I don't remember Scout's real name; we called him Scout because he told us to, and Scout was a man to be reckoned with. He came from Montana. He didn't talk very much, but from what we learned from him, he had been on federal probation for several years for bootlegging--bootlegging! of all things, in the 1960s--and when his probation was over the draft board snapped him up. Scout was tall and lean, with a pinched face and perpetual scowl. His eyes were dark and his eyelids were heavy, giving him a hooded look. He always looked like the wheels in his head were turning. In retrospect I think of Scout as a survivalist or a militiaman type, hiding out in the hills, living off the land. Often I'd wake up to see Scout walking the floor at 2:00 a.m. He was an insomniac, so sometimes other guys paid him to take their fire guard shifts. We had two hour turns where we were up and walking the floor to make sure the place didn't burn down. Some guys just couldn't stay awake and crashed onto a bunk during their guard duties. I did that a couple of times, but Scout never did.
The rumor was that Scout was more than a bootlegger, that he had killed some men in Montana but that the law couldn't prove it. It was probably a legend grown up around his mysterious personage, but to a bunch of 19 and 20 year olds it seemed real enough. Scout was older than us, probably not more than five or six years, but to us he looked much older. You could see he'd had a hard life. Scout didn't plan on staying in the Army. He told us he wouldn't be going to Vietnam no matter where they said they were going to send him. We figured when we got our orders at the end of our training he was planning to go over the hill to Canada or disappear into the wilds of Montana . To that end Scout was saving money. He'd charge people $5.00 or $10.00 to take their fire guard shift, depending on the time of night, he charged between $15 to $25 for a KP shift, depending on whether it was a weekday or on a Sunday.
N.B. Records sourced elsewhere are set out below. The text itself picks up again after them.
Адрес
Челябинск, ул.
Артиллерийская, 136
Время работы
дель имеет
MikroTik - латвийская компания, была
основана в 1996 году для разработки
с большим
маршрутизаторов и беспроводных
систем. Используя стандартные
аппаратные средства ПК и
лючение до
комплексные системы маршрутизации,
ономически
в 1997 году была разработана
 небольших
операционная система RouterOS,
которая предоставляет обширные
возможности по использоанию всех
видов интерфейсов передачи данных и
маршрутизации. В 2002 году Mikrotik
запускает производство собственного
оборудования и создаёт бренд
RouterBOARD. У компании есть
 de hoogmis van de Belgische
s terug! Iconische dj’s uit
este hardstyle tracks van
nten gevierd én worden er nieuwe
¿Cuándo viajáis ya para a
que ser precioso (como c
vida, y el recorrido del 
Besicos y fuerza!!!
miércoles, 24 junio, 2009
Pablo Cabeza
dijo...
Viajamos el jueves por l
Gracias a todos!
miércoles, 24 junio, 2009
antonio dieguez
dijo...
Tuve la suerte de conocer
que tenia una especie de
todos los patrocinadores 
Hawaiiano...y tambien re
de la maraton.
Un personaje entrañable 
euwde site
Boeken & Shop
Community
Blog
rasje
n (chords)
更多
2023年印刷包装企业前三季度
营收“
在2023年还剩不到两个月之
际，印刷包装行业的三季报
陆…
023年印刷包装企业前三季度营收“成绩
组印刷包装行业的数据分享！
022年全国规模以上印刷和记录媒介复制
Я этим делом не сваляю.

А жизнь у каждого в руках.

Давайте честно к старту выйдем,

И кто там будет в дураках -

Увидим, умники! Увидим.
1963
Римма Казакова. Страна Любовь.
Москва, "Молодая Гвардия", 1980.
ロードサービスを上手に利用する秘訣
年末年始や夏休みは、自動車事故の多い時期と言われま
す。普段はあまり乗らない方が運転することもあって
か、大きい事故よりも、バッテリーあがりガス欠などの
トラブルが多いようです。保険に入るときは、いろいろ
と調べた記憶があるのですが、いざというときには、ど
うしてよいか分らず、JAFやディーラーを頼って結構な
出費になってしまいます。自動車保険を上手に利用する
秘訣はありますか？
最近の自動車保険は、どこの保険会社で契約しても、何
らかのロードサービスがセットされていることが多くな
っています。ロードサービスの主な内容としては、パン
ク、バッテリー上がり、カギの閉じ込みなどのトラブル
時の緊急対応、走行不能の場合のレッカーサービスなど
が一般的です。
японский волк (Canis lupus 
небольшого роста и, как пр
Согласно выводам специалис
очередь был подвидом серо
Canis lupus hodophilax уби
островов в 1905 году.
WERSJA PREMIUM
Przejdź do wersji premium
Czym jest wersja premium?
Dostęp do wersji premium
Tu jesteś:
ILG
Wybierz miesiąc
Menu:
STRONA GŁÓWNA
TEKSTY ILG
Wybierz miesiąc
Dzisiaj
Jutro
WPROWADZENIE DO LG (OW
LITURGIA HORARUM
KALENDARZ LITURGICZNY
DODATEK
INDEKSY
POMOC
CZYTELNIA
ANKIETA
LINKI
Everybody wanted Sundays off. I paid Scout $25.00 once so I wouldn't have to do Sunday KP because I thought my parents were driving to Oklahoma to see me. They canceled out, but I didn't dare tell Scout, so I gave him the $25 and went to a movie that Sunday.
The sergeants were probably listening to the same scuttlebutt and rumors as us trainees. They might have believed that Scout was a dangerous person. They didn't stop him from taking those KP shifts even though it meant he missed training. He wasn't lazy. He did his work in the mess hall but the cooks didn't treat him like they treated the rest of us. In a place like the Army it pays to cause fear in people. I never found out what happened to him. When the orders were read out at the end of our training his name was called for Vietnam. I looked at him and his face looked like it always did, like he'd as soon kill you as look at you. Whether Scout ended up in Canada as a deserter, somewhere hidden in America, or whether he actually went to Vietnam as a soldier I'm sure there were people who ended up either seriously intimidated or dead.